Neurotransmitter concentrations in specific brain regions are altered in individuals with diabetes mellitus and animals with experimental diabetes, and these alterations are connected to CNS diseases. In terms of the relationship between insulin and ACh levels in the CNS, our research reveals that insulin-resistant rats had lower ACh levels in the brain. The biosynthesis of ACh in neurons requires sufficient availability of choline and acetyl-Co-A and is aided by insulin stimulation (Rivera et al., 2005). Furthermore, earlier research demonstrated that reduction of insulin transmission in brain results in decreased ACh production in AD. As a result, changes in insulin signaling in the brain connected to cognitive dysfunction may be linked further to AD. Moreover, increasing uptake of glucose uptake and level of insulin in the brain and hence, higher ACh concentration with ACh agonist treatment also support the relationship between the levels of insulin and ACh (Dubey et al., 2020). Administration of AASE considerably increased plasma insulin and brain ACh levels in type-2 diabetic-induced rats, which confirm this relationship.

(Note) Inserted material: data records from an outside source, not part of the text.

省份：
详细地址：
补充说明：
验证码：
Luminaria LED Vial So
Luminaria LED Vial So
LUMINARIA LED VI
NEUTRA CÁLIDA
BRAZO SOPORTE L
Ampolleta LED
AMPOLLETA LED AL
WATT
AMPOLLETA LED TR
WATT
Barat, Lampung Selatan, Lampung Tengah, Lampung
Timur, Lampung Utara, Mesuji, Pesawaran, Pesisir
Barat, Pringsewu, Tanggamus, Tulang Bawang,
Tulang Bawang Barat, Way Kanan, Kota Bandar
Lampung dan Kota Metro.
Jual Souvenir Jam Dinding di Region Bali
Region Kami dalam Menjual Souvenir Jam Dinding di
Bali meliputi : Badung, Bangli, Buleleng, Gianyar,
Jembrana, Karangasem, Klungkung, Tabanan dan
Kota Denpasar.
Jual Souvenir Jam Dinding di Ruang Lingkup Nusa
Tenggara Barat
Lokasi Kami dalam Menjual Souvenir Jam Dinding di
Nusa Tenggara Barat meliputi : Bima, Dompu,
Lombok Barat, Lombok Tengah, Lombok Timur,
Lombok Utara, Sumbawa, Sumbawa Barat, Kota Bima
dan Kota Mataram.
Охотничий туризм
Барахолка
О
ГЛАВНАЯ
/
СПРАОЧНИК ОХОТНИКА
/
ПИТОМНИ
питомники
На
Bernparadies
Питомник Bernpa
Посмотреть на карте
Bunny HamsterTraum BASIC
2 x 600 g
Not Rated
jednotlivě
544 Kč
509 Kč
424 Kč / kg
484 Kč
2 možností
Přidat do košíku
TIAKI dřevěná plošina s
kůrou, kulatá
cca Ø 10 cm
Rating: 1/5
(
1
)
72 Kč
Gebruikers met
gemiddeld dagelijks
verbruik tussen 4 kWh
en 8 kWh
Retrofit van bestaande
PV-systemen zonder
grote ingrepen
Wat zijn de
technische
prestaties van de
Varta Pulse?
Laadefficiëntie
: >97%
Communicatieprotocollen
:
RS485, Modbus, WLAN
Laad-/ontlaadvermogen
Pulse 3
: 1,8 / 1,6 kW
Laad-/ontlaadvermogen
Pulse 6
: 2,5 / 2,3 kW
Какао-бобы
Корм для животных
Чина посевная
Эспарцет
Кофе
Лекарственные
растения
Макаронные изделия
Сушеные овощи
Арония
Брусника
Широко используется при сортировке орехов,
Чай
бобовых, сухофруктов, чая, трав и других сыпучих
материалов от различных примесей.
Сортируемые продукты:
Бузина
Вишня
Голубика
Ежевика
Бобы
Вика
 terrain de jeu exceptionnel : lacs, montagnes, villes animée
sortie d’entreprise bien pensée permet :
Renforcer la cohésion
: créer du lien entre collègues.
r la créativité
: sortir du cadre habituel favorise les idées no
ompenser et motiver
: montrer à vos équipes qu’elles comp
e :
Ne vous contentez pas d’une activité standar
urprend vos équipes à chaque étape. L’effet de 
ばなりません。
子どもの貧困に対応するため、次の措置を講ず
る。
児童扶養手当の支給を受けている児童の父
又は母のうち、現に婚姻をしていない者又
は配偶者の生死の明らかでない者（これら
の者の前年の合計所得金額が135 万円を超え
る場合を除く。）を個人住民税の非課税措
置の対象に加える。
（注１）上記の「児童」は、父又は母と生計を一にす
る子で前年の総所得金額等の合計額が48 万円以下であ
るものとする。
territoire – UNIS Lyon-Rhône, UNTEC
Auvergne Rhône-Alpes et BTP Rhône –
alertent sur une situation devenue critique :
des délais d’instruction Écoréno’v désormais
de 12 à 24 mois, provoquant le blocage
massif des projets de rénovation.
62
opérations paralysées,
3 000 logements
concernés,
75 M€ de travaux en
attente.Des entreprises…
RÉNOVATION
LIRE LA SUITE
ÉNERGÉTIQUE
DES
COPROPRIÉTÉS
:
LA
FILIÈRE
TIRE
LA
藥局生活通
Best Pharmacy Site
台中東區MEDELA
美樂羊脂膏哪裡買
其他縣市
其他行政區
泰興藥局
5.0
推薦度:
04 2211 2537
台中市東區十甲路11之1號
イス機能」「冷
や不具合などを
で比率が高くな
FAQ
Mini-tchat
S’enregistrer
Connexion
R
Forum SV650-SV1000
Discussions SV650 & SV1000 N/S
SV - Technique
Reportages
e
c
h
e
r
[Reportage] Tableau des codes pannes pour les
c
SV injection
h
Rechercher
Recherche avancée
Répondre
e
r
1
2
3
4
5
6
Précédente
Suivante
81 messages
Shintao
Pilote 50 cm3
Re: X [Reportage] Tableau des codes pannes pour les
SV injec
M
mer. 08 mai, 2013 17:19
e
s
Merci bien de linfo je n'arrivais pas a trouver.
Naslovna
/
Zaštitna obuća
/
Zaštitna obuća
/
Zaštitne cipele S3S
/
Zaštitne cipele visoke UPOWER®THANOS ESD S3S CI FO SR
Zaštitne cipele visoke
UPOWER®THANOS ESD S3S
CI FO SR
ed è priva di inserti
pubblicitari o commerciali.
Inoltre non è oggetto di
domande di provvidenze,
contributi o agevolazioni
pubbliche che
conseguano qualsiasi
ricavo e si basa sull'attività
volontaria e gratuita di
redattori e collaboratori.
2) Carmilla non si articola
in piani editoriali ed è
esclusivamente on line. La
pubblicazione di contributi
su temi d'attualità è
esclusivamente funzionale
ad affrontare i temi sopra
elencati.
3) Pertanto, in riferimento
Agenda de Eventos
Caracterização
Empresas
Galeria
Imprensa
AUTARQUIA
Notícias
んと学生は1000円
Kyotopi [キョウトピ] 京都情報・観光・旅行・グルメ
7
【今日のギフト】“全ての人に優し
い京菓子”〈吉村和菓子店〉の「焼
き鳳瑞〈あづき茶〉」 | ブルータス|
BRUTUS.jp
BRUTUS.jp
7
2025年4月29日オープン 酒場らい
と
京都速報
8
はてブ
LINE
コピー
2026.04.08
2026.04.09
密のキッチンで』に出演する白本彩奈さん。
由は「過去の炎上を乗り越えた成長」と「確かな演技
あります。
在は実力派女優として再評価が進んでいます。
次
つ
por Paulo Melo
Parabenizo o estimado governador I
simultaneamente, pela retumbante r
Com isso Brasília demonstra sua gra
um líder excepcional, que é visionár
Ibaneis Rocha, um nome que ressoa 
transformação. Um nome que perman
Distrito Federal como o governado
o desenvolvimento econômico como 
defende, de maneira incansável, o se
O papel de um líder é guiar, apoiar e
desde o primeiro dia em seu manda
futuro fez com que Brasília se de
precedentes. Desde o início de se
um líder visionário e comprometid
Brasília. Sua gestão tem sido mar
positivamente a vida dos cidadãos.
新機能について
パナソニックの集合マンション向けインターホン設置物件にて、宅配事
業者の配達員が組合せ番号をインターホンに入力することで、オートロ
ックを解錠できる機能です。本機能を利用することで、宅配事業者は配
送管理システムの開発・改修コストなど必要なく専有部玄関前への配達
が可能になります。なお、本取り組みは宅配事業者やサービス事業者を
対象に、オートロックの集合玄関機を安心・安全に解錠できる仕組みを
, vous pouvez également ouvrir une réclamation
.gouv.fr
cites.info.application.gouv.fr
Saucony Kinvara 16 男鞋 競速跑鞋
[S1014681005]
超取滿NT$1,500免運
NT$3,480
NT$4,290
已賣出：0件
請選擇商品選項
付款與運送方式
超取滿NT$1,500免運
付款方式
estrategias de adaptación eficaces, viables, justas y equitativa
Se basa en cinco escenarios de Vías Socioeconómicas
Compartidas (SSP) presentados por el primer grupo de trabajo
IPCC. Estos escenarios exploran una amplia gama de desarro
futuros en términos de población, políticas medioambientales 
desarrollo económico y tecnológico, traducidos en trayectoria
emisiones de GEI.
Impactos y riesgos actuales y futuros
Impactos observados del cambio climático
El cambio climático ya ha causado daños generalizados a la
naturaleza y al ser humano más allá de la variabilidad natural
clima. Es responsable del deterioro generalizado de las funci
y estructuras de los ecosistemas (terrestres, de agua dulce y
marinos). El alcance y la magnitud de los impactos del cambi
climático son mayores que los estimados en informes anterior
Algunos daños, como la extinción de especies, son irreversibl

The present findings support AASE's potential efficacy in reversing T2DM-related cognitive impairments in the STZ-nicotinamide-induced rat model. The present study has some limitations, it is a preliminary pre-clinical evaluation using an animal model with focused limited mechanisms. However, these results will initiate the researchers to explore the additional supportive evidence related to the potential effects of Ajwa seeds on different causes of dementia including diabetes and cognitive issues to support its further clinical uses. In the future, the study can be extended to explore the effect of Ajwa seeds on the specific areas of the brain such as the hippocampus, cortex, along with focusing on other major neurotransmitters like serotonin, norepinephrine, and dopamine. it will be more informative to target brain-related disorders including memory dysfunctions.

Conclusions

Overall, the findings revealed that AASE had a promising neuroprotective effect against diabetic-induced cognitive impairment in rats. In maze models, continuous thirty-day oral therapy with AASE (200 and 400 mg/kg) improved cognitive functions. The shorter transfer latency in the EPM, improved the exploration time of a NO and DI between a FO and NO in the NOR, and reversal in the number of novel arm entries, coping behavior, and curiosity behavior in the Y-Maze test were recorded. Further exploration of mechanisms reveals that the AASE treatment reduces blood glucose levels, elevates plasma insulin levels, improves the CNS cholinergic activity by elevating the ACh and reducing AChE levels in the diabetic-induced rat model. In conclusion, AASE was also identified as a possible therapeutic target for decreasing diabetic-induced cognitive deficits in this investigation; however, further extensive mechanistic explorations are needed to validate present preliminary preclinical findings.

Funding

This research was funded by the Deanship of Scientific Research, Qassim University, Saudi Arabia under the project number (Pharmacy-2019–2-2-I-5643) during the academic year 1440AH/2019AD.

Declaration of Competing Interest

The authors declare that they have no known competing financial interests or personal relationships that could have appeared to influence the work reported in this paper.